‘Waterlant,’ zei hij, ‘ik zoude u niet gaarne helpen bedriegen. Een huwelijk met mijne pleegdochter zou u misschien minder voordeel aanbrengen dan gij denkt.’
‘Ik vat u niet, Rinkhout.’
‘Wat ik zeg, mijn jonge vriend, blijve onder ons, en God geve dat ik mij vergis; maar ik vrees, dat wij het kapitaal van Isabella niet ongeschonden uit de handen van den schepen zullen krijgen.’
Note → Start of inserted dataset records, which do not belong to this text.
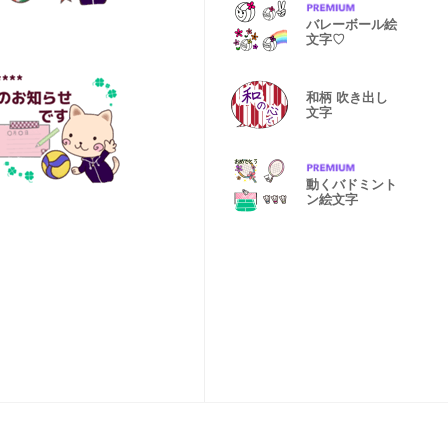
バレーボール絵
文字♡
和柄 吹き出し
文字
動くバドミント
ン絵文字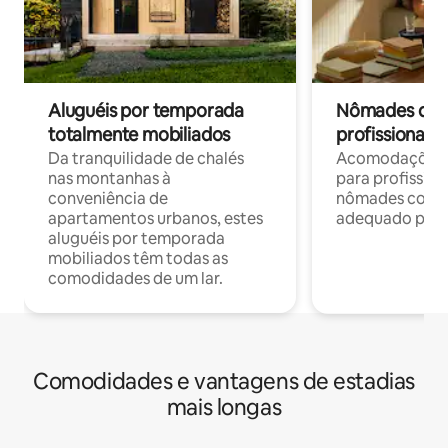
Aluguéis por temporada
Nômades digit
totalmente mobiliados
profissionais 
Da tranquilidade de chalés
Acomodações c
nas montanhas à
para profission
conveniência de
nômades com W
apartamentos urbanos, estes
adequado para 
aluguéis por temporada
mobiliados têm todas as
comodidades de um lar.
Comodidades e vantagens de estadias
mais longas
‘En wat doet dit ter zake? Het is geenszins om de fortuin, dat ik naar de hand uwer pleegdochter ding. God dank! ik kan mij roeren, al bracht mijne bruid geen enkel stukje geld mede.’
‘En waarom kiest gij Isabella? Het is toch niet uit liefde, vermits gij nog zoo kort geleden...’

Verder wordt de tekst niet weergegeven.